Graphic depicting higher 30-day out-of-pocket cost (≥ $150) associated with a decreased likelihood of rifaximin retention.
Data derived from: Aby ES, et al. Hepatol Commun. 2023;doi:10.1097/HC9.0000000000000215.

They continued: “Although studies have demonstrated the impact of adherence on health care utilization and cost, no previous research has focused on the impact of [out-of-pocket (OOP)] cost on rifaximin medication adherence.”

In a retrospective cohort study, Aby and colleagues identified 6,839 patients (57.1% aged 55-64 years; 60.4% men) with cirrhosis and HE from the IBD MarketScan claims database. Of these, 4,274 patients were prescribed rifaximin between January 2011 and December 2021. Most patients (56%) underwent combined lactulose and rifaximin treatment while 6.5% received rifaximin alone.

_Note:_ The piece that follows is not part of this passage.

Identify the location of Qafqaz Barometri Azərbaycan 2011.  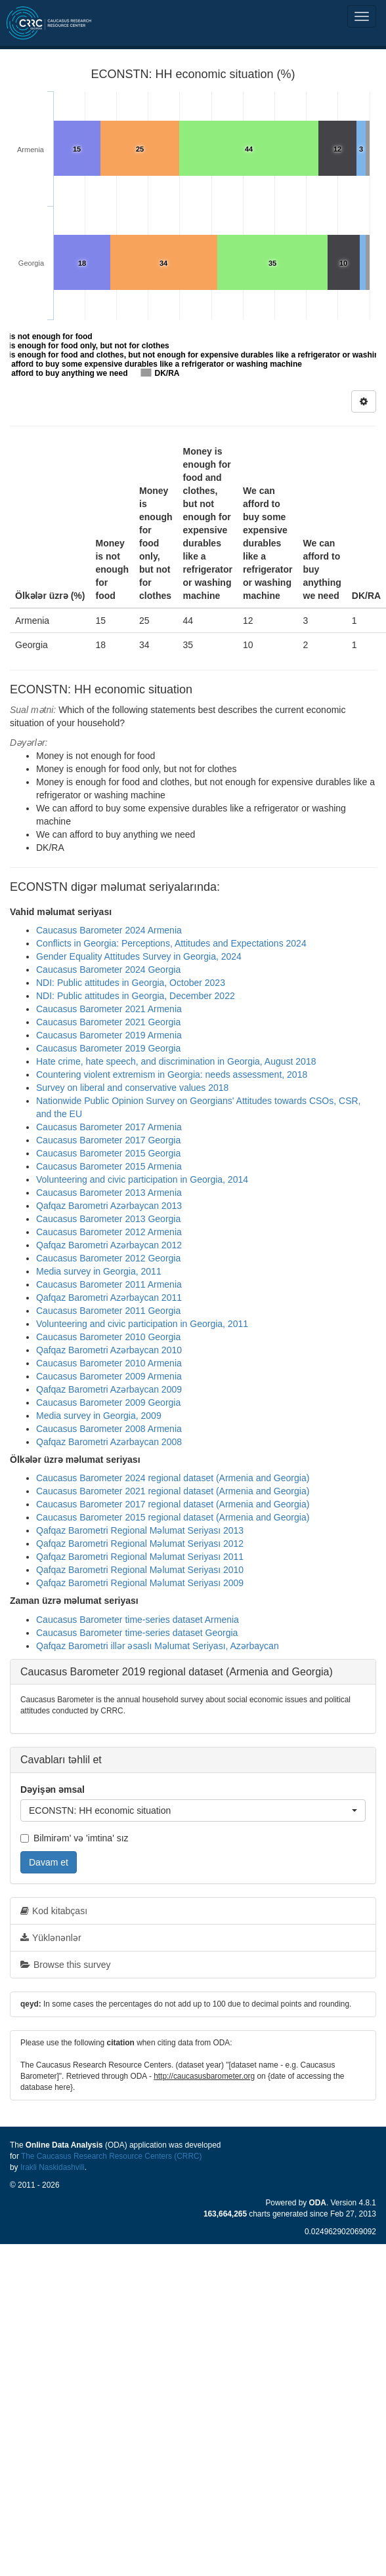
(109, 1297).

Researchers used regression models to examine the relationship between 30-day OOP cost and retention (defined as ≥ 80 eligible days with rifaximin supply) at 180, 360 and 540 days. They selected $50, $50 to $150 and higher than $150 as cut-points to indicate low, medium and high OOP cost, which was the sum of associated co-pay, co-insurance and deductible.

Results revealed low treatment retention rates for rifaximin, which decreased with time from 42% at 180 days to 25% at 360 days and 16% at 540 days. Moreover, 30-day OOP costs of at least $150 were associated with a decreased likelihood of retention at each time point (RR = 0.67, RR = 0.62 and RR = 0.6, respectively). Researchers noted younger age also correlated with reduced retention at all time points.

Further, metastatic cancer (RR = 0.7; 95% CI, 0.52-0.93) and depression (RR = 0.87; 95% CI, 0.78-0.97) correlated with reduced retention during the first 180 days, while concomitant lactulose use (RR = 1.19; 95% CI, 1-1.4) correlated with increased retention during this time.

“In a commercially insured population, rates of rifaximin treatment retention are low and a high 30-day OOP cost (defined as ≥ $150) is associated with reduced rifaximin retention,” Aby and colleagues concluded. “Our research highlights the need for clinicians and policymakers to be aware of the impact of OOP costs on patients’ medication adherence and to take active measures to address this issue.”